It’s worth considering all your options as a hosted cloud provider may be a better answer.

With all the talk about ‘moving to the cloud’, if you haven’t yet started operating this way, you could be forgiven for feeling a little left behind. ‘Cloud’, and SaaS in particular, has become a bit of a buzz word and it is a great option – but like any technology solution, you have to make sure it’s fit for purpose.

From our perspective, there are a couple of important distinctions when it comes to the cloud – which are characterised by answering the question: Are you talking about infrastructure or applications when you talk about the cloud? I think it’s a difference that could be better defined, even within the IT community, but especially for our broader business counterparts.

For me, a true cloud applications solution – or SaaS solution – usually involves a multi-tenanted approach: you effectively rent space from a provider and they do everything for you – the software, the data hosting, security, upgrades etc. Essentially, they provide the ‘application’ and you can access it anywhere, any time it suits you. Everyone uses the same system but your records and information are segregated from others.

The big advantage of this is that it’s elastic – as demand grows and contracts, so can the system. This means that if you need to add 200 users, all you need to do is set them up, as there is no need to worry about whether you have sufficient underlying capacity. And because it’s in one place, you can do it quickly. You pay either per user or perhaps for a set period of time.

Your IT team still has to manage the services that you require but you have a range of collaboration options and interconnectivity not usually available with more traditional on-premises solutions, provided you are happy to have exactly the same solution as everyone else.

However, if you want a degree of customisation and still want to take advantage of lower costs and increased collaboration, what are your options?

While some (limited) customisation may be available in the premium versions of SaaS applications, I’d suggest this would be a good segue for you to consider hosted cloud services. For those who are a little nervous about moving to the cloud, it’s a good interim step. And, depending on the applications you use, it may well be the optimal solution.
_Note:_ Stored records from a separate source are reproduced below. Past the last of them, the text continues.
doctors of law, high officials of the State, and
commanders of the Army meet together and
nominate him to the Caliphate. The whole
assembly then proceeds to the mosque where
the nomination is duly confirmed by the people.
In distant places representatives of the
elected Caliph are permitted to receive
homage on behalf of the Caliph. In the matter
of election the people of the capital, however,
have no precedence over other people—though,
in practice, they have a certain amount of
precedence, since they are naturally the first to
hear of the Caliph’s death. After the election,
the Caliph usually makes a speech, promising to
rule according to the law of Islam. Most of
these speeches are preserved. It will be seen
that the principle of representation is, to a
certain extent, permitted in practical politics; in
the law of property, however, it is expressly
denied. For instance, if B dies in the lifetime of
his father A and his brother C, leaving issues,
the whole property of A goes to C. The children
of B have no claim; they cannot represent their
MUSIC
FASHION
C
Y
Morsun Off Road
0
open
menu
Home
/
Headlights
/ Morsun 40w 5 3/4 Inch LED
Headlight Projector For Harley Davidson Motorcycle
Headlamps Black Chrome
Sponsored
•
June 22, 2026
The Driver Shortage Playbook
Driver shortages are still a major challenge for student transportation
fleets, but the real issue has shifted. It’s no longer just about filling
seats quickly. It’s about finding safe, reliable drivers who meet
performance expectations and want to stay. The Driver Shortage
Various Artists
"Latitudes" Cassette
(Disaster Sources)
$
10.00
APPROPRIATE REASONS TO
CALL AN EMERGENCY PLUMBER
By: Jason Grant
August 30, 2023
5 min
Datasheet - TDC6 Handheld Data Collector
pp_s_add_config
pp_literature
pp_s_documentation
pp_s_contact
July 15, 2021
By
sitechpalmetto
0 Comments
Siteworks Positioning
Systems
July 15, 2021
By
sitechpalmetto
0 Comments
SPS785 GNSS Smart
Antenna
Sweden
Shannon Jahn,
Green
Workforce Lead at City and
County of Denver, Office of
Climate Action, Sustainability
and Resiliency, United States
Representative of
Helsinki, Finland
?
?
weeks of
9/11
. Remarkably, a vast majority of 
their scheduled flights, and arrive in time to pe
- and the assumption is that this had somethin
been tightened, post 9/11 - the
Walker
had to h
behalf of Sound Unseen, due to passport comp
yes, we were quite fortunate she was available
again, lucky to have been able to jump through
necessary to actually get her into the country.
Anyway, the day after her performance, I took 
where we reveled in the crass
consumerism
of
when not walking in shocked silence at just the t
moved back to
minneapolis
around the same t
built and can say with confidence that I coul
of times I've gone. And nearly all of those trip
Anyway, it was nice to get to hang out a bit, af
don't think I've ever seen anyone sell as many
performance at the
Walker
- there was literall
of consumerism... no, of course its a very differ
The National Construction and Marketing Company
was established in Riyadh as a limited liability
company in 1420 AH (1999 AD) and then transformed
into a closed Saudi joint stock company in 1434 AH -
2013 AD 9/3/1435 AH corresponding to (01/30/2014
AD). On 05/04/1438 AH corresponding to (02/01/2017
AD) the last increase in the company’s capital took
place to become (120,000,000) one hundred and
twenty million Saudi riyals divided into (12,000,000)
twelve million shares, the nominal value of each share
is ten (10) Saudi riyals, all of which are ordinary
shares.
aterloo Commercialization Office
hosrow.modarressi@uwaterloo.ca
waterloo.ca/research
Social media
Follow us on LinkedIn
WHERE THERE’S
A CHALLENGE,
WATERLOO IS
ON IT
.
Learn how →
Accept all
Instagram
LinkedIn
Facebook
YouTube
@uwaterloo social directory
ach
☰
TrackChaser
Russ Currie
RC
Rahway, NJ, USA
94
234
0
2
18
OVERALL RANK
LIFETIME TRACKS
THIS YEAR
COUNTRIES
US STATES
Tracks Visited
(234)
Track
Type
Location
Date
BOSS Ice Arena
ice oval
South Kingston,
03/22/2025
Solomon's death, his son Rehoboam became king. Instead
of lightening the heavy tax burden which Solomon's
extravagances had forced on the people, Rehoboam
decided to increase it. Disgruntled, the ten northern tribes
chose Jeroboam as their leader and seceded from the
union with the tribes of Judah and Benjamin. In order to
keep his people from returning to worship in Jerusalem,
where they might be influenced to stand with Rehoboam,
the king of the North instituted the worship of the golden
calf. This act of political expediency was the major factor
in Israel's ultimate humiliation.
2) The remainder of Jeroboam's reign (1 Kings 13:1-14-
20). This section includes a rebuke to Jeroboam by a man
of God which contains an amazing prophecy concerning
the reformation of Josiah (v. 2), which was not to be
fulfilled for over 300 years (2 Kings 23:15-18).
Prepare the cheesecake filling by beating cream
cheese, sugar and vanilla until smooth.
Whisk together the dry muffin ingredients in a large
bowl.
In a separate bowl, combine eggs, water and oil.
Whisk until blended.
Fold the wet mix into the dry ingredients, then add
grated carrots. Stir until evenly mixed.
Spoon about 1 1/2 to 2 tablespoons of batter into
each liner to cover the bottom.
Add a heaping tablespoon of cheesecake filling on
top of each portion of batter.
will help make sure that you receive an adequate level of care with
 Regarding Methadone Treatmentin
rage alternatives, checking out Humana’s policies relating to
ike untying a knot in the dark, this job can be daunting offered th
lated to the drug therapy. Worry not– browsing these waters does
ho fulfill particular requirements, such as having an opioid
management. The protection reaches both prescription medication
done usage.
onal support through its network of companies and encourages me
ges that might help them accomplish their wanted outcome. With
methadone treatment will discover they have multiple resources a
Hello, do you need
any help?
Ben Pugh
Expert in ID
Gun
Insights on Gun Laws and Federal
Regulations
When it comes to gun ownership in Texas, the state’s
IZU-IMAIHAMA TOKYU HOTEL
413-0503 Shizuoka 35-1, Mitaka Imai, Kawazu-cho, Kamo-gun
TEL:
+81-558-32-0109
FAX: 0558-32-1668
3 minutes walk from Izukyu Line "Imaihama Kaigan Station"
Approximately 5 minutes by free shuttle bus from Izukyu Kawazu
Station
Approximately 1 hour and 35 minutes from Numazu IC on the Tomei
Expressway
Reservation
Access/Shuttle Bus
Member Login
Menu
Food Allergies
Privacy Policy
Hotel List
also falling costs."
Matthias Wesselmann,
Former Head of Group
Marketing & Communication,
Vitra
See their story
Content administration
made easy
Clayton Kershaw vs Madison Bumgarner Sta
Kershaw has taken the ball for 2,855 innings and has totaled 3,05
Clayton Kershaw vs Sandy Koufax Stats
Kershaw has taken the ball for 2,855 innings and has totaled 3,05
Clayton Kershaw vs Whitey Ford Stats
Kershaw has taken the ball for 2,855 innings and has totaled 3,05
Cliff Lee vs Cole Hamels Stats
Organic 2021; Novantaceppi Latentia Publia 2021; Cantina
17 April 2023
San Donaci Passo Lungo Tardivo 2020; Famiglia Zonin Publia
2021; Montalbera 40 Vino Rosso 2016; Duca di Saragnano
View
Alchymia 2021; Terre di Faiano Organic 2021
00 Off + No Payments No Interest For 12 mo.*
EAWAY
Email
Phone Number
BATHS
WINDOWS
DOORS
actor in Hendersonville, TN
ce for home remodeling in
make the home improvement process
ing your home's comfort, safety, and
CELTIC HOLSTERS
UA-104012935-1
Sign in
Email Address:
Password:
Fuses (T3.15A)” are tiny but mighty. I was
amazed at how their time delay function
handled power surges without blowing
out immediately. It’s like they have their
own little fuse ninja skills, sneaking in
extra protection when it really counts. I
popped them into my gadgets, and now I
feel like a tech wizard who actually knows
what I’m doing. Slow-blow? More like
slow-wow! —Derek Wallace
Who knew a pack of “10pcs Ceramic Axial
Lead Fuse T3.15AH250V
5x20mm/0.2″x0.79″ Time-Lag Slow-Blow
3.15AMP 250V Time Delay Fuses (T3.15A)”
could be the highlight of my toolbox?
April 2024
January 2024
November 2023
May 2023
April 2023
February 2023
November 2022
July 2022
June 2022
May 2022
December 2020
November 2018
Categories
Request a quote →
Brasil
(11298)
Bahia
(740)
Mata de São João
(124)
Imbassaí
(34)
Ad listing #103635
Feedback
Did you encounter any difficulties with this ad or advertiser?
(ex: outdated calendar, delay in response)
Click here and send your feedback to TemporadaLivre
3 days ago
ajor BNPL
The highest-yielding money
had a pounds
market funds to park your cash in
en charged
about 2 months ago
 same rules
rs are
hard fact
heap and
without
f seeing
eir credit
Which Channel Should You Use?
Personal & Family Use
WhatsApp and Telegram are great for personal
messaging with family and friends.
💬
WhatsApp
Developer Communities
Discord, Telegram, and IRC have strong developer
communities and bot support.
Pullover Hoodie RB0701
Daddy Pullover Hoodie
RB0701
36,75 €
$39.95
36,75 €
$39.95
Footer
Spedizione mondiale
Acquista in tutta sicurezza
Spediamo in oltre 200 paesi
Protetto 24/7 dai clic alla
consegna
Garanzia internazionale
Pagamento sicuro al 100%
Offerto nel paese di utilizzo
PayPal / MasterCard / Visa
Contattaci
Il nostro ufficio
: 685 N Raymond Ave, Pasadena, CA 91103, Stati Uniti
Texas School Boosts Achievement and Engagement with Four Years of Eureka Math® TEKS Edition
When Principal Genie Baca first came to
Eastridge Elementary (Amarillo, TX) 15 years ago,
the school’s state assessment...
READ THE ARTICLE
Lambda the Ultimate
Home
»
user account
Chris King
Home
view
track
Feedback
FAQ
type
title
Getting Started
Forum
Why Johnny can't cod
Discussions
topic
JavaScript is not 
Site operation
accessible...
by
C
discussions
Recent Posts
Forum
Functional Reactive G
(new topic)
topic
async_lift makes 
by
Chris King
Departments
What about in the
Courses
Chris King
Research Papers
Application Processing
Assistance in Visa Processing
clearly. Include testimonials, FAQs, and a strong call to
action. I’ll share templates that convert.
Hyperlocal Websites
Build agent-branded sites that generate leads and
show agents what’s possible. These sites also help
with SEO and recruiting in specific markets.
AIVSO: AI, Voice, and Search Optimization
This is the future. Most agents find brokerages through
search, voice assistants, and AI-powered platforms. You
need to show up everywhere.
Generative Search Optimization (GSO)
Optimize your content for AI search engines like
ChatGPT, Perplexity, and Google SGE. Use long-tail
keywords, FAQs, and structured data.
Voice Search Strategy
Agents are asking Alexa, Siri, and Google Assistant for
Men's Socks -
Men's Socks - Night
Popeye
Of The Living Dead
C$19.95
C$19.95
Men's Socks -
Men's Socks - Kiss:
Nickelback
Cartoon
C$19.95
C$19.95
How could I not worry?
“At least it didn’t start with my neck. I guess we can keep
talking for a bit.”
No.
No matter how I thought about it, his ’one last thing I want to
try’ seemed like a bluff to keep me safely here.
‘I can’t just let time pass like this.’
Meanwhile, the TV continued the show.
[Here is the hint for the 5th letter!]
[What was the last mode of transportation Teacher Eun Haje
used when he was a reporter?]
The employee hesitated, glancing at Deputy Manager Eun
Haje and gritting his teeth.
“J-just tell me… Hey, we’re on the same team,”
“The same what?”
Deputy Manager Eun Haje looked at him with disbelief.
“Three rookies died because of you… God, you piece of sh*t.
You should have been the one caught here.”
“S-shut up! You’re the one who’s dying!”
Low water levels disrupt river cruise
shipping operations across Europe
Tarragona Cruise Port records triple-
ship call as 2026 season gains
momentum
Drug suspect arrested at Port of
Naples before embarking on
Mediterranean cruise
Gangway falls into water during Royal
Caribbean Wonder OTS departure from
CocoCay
Some people refer to this as ‘cloud infrastructure’. A hosted solution involves taking an on-premises system and putting it on someone else’s servers, which these days may well be ‘in the cloud’. The ‘infrastructure’ part comes from also outsourcing the configuration and ongoing maintenance. In this model, you retain ownership of the software, the system, the solution and above all, the data. So, if you don’t like your provider or the way they do things, you can simply (relatively speaking) pick up your system and move to another host.  And whatever you decide – this ability to “lift and shift” your data and solution to another location should be a condition of your solution’s suitability and selection process (in my very humble opinion).  Data access and ownership is one of the greatest potential risks of running with (and trying to extract yourself from) a SaaS solution, particularly if you fail to understand these responsibilities and obligations upfront.

There are some limitations to hosted cloud solutions – for example, if you want to expand you need to check that your host has sufficient capacity, and it may cost time and money to add those additional users, resources or bandwidth.

The big advantage though is that someone else is doing it: your IT team doesn’t have to spend time managing a system with which they may not be familiar and instead can focus on other business issues.  Often, there is an advantage in speed to service as well, in terms of hosted cloud solution providers being equipped to construct and deconstruct solutions quickly, effectively and with a high degree of efficiency.  This is especially relevant if it’s a system that’s not widely used or for which skills are particularly expensive or scarce. Organisations like ours, who are specialists in a particular technology – such as Oracle Primavera – can know more about a specific solution and can get it up and running quickly and typically more cost effectively.

It’s for this reason that we believe there is an increasing move towards applications like Primavera being hosted off-premises, but in an environment that is still owned very much by the client organisation. Prescience is currently managing this type of solution for a number of clients. It frees up their technology team and by having the application managed by subject matter experts, such as our team, there is an accelerated implementation and immediately effective support framework, which means a better (and faster) return on investment.

While the client company still purchases the licenses, the hardware and costs such as network usage and power, etc. are factored in to the up front and ongoing monthly fees.

Another advantage of this kind of locally hosted solution is that you have greater certainty about just where your data is located. This means that you can ensure that your practices comply with relevant regulatory requirements.

So if you want to move toward the cloud but aren’t sure about taking the full leap to SaaS, perhaps a hosted solution is what you need. Our team is more than happy to have a conversation about the pros and cons of cloud, in its many forms, so please don’t hesitate to contact us.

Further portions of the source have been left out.